# Input Feld hinzufügen



## mr b (14. Jul 2004)

heyho,
stelle man sich folgende Situation vor: Man hat ein HTML Formular mit 2 - 3 Input Feldern und nem Submit Butten. Nun kommt ein User daher und will dieses Forumlar ausfüllen. Dem guten User fehlen jetzt aber, um das Forumlar informationsgerecht richtig auszufüllen, noch eine unbestimmte Menge an Input Feldern.
Könnte man dann per Javascript dem User ermöglichen, immer wenn er ein weiteres Input Feld braucht, sich ein weiteres Input Feld hinzuzufügen? Ich meine ich habe soetwas mal vor nem Jahr bei einer Website gesehen, erinnere mich aber nicht mehr an die Adresse dieser Seite. Es geht mir hier ehr um die Funkionalität des Ganzen, als um den Sinn. Ich benötige das ganze aber, um ein dynamisches Forumlar zu erzeugen. Leider verstehe ich zu wenig von Java, um mir das selbst zu schreiben. Bin für jeden Lösungweg offen.
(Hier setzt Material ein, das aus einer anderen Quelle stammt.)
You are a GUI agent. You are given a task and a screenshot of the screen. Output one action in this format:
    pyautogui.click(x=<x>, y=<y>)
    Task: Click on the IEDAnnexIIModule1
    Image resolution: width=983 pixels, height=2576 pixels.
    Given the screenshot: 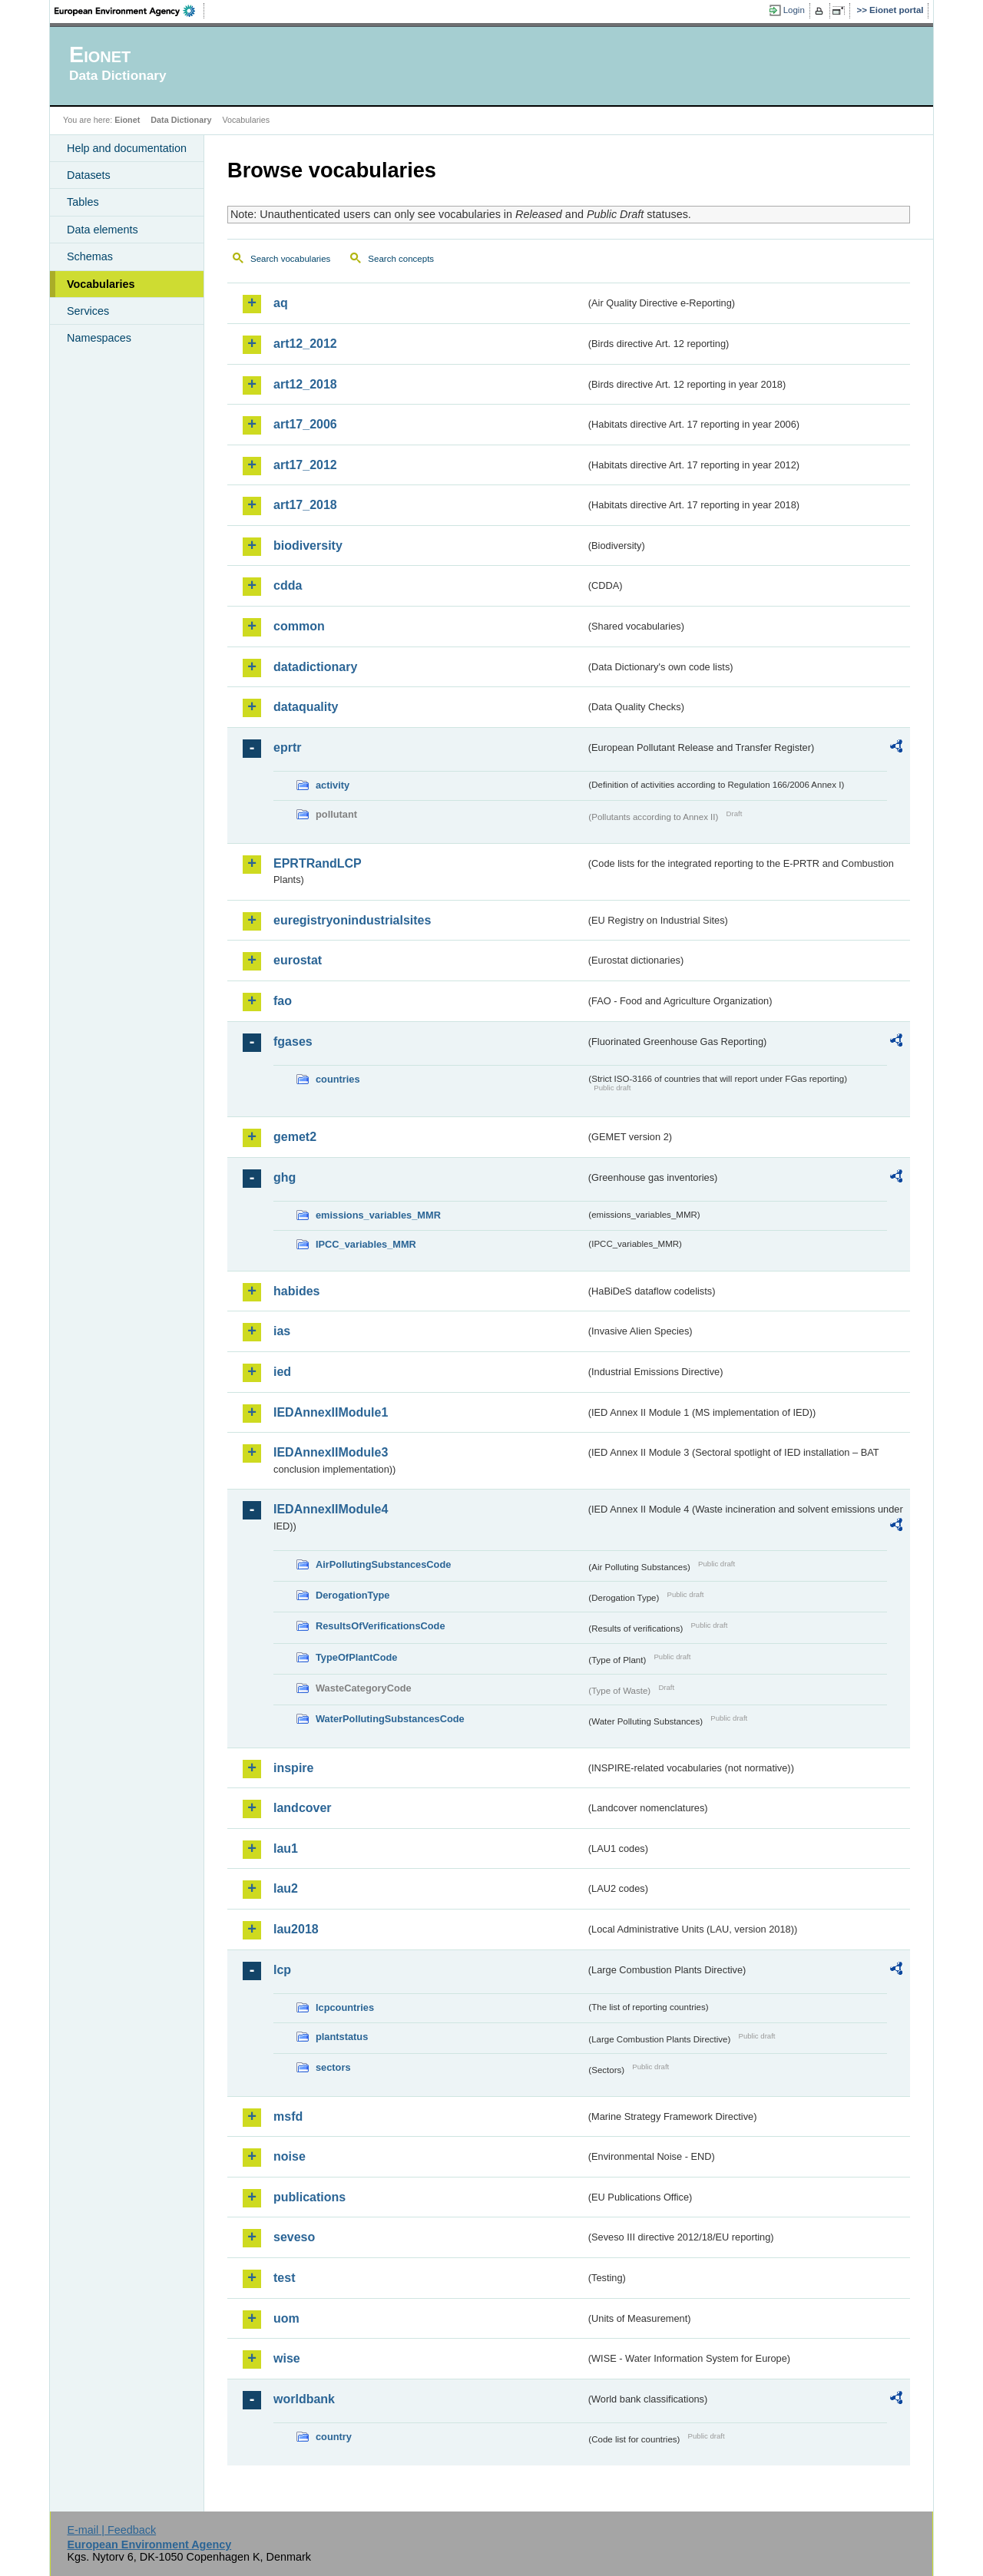 What is the action you would take?
    pyautogui.click(x=330, y=1412)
Thanx to the replyers.

greets b


----------



## ProgrammierGenie (21. Aug 2006)

es geht mit document.createElement()


----------



## The_S (21. Aug 2006)

dir ist schon bewusst, dass der Fred über 2 Jahre alt ist!?


----------



## ProgrammierGenie (21. Aug 2006)

Ist mir bewusst aber vielleicht brauchts ja jemand anderer noch mal


----------